TLW comments on A comment on Ajeya Cotra’s draft report on AI timelines

TLW 24 Feb 2022 5:39 UTC
9 points
One other issue with extrapolating exponential compute trends (Moore’s Law, FLOP/$, etc): there’s a second law that many people don’t really know about. (Sometimes called Moore’s Second Law, sometimes called Rock’s Law.)
For some of these it’s entirely plausible that in fact much of our current trend is an artifact of us throwing a higher and higher percentage of our total economy at the problem, and sooner or later we’ll hit a rock wall.
The cost of a fab doubles every 4 years or so^[1]. The world economy, on the other hand, takes more than 4 years to double in size. Call it every ~25^[2] years.
TSMC’s fab 18 cost 17 billion and started operation in 2020. 2020 world GDP was ~85 trillion.
Crossover point is at ~2080, where we’d be spending the total world GDP on fabs^[3]. Beyond that the extrapolation would indicate that we’d be spending more than our total world GDP on fabs, which is nonsense.
Anything that uses an exponential compute trend for long-term extrapolations needs to justify why they think that e.g. Moore’s law holds but, under the same set of assumptions, Rock’s law doesn’t.
In order to retain a stable % of the overall economy being dedicated to building semiconductor fabs, we’d need to slow down by a factor of 6 or so. If it turns out that trend of a 3.5 year doubling time for FLOPs/$ was fab-driven, for instance, suddenly that doubling time becomes more like twenty years^[4].
1. ^
  You’ll see arguments for and against this number.

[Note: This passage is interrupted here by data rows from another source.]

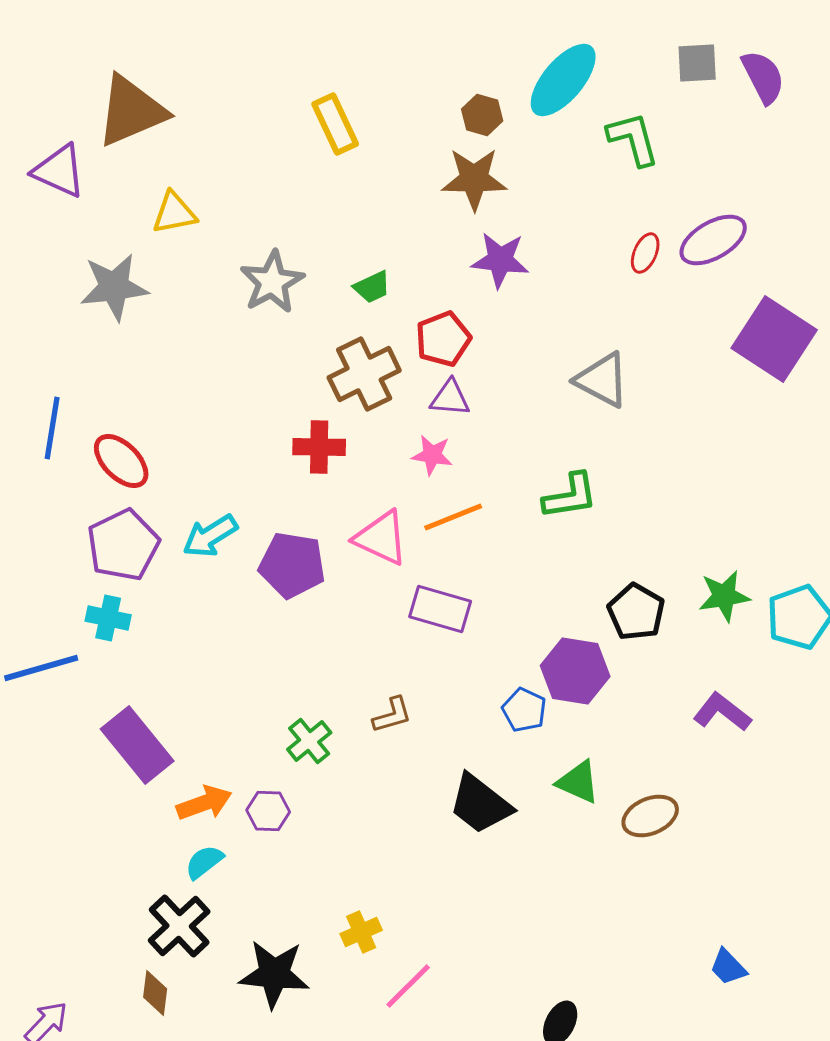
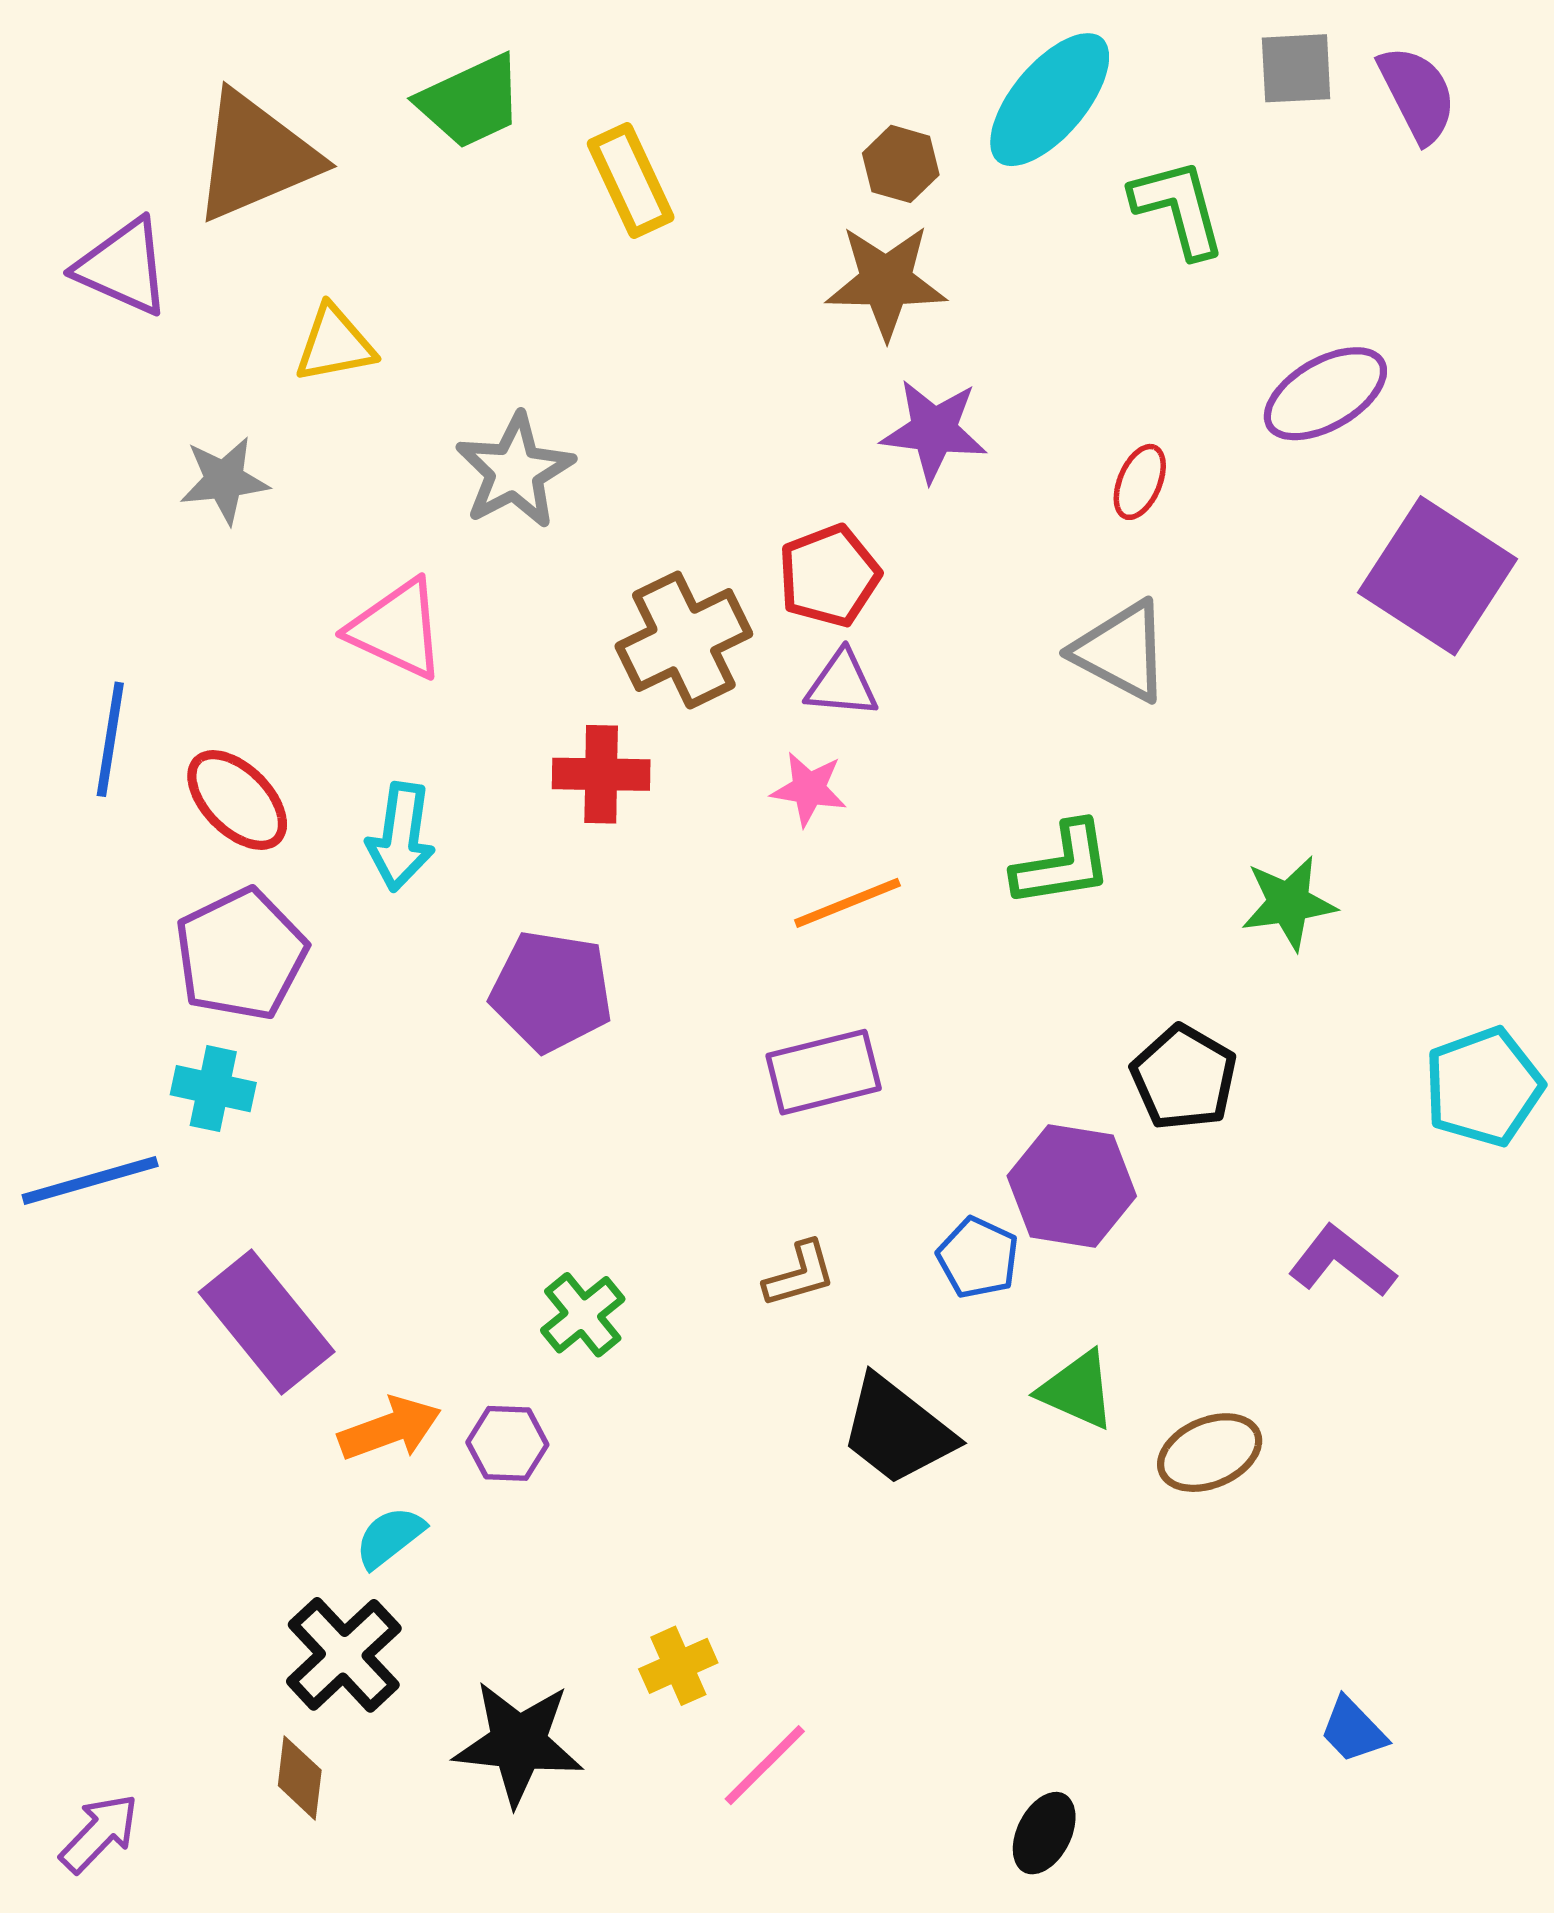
red ellipse: (645, 253) -> (1140, 482), moved
gray star: (114, 287) -> (224, 480), size x0.7
green trapezoid: (372, 287) -> (471, 101), moved, size x1.6
cyan arrow: (210, 536) -> (401, 837), moved, turned -50
pink triangle: (381, 538) -> (397, 629), moved
green star: (724, 596) -> (1289, 903), moved
purple rectangle: (440, 609) -> (824, 1072), turned -30
brown L-shape: (392, 715) -> (800, 1274), moved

E.g. https://www.mckinsey.com/~/media/McKinsey/Industries/Semiconductors/Our%20Insights/McKinsey%20on%20Semiconductors%20Issue%205%20-%20Winter%202015/McKinsey%20on%20Semiconductors%20Winter%202015.ashx showed 13% per year (~5.5y doubling time) from 2001-2014 (page 33).
2. ^
  https://www.oecd.org/economy/lookingto2060long-termglobalgrowthprospects.htm says ~3%/year out to 2060, and rule of 72 gives ~24 years doubling time.
3. ^
  Crossover point is likely well before then—we can’t put anywhere near 100% of world GDP into making fabs—but this is a decent upper bound.
4. ^
  And even then this assumes that our economy can also continue exponentially rising indefinitely, which is substantially less plausible for the next 240 years than it is for the next 40 years.
What links here?
- Convince me that humanity *isn’t* doomed by AGI by Yitz (15 Apr 2022 17:26 UTC; 60 points)
- TLW's comment on AI Performance on Human Tasks by Asher Ellis (4 Mar 2022 1:47 UTC; 3 points)
- Hoagy 24 Feb 2022 14:17 UTC
  2 points
  Parent
  One response to this is that although the cost of state-of-the-art fabs has gone up exponentially, the productivity of those fabs has gone up exponentially alongside them, meaning that the cost per chip has stayed quite consistent.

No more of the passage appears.